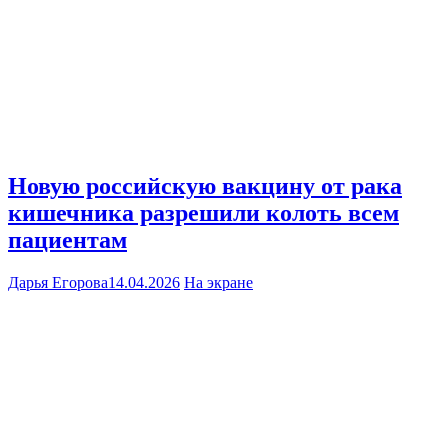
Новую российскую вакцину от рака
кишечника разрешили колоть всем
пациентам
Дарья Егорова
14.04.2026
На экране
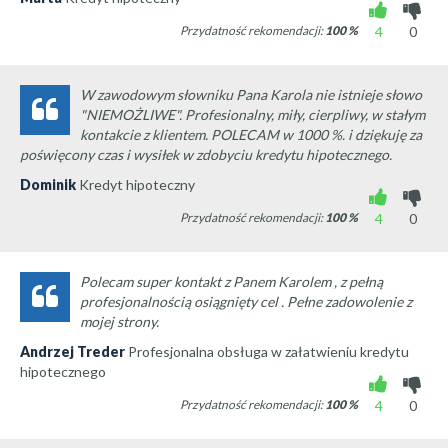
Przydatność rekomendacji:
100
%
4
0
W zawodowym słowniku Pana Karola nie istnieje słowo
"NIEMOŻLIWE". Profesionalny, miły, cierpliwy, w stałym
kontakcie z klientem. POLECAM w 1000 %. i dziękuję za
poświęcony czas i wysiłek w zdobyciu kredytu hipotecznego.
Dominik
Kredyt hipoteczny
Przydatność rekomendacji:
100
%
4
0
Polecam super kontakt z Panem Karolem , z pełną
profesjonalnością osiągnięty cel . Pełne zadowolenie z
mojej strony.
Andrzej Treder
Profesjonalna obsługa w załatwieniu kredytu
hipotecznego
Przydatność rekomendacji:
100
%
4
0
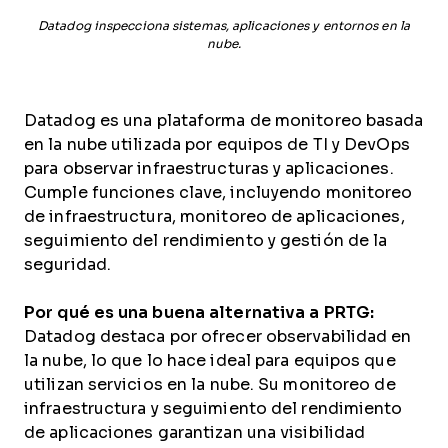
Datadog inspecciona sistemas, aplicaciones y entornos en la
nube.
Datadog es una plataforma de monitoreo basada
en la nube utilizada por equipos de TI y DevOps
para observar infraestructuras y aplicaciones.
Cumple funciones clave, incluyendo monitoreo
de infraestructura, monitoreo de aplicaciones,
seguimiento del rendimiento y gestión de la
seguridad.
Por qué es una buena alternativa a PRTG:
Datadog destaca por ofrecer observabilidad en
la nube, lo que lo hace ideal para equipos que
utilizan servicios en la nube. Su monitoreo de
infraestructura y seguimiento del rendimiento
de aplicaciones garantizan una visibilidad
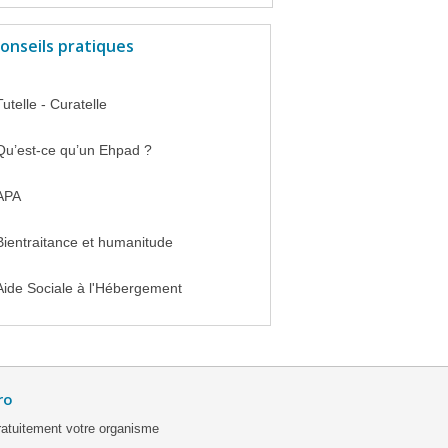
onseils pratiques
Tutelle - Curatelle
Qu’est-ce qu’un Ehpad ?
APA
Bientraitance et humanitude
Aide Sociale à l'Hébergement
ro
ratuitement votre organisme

########

WORK REQUIRED:
Write the listing out a second time exactly, dropping all images.

TASK OUTPUT:
Новую российскую вакцину от рака
кишечника разрешили колоть всем
пациентам
Дарья Егорова
14.04.2026
На экране
Przydatność rekomendacji:
100
%
4
0
W zawodowym słowniku Pana Karola nie istnieje słowo
"NIEMOŻLIWE". Profesionalny, miły, cierpliwy, w stałym
kontakcie z klientem. POLECAM w 1000 %. i dziękuję za
poświęcony czas i wysiłek w zdobyciu kredytu hipotecznego.
Dominik
Kredyt hipoteczny
Przydatność rekomendacji:
100
%
4
0
Polecam super kontakt z Panem Karolem , z pełną
profesjonalnością osiągnięty cel . Pełne zadowolenie z
mojej strony.
Andrzej Treder
Profesjonalna obsługa w załatwieniu kredytu
hipotecznego
Przydatność rekomendacji:
100
%
4
0
Datadog inspecciona sistemas, aplicaciones y entornos en la
nube.
Datadog es una plataforma de monitoreo basada
en la nube utilizada por equipos de TI y DevOps
para observar infraestructuras y aplicaciones.
Cumple funciones clave, incluyendo monitoreo
de infraestructura, monitoreo de aplicaciones,
seguimiento del rendimiento y gestión de la
seguridad.
Por qué es una buena alternativa a PRTG:
Datadog destaca por ofrecer observabilidad en
la nube, lo que lo hace ideal para equipos que
utilizan servicios en la nube. Su monitoreo de
infraestructura y seguimiento del rendimiento
de aplicaciones garantizan una visibilidad
onseils pratiques
Tutelle - Curatelle
Qu’est-ce qu’un Ehpad ?
APA
Bientraitance et humanitude
Aide Sociale à l'Hébergement
ro
ratuitement votre organisme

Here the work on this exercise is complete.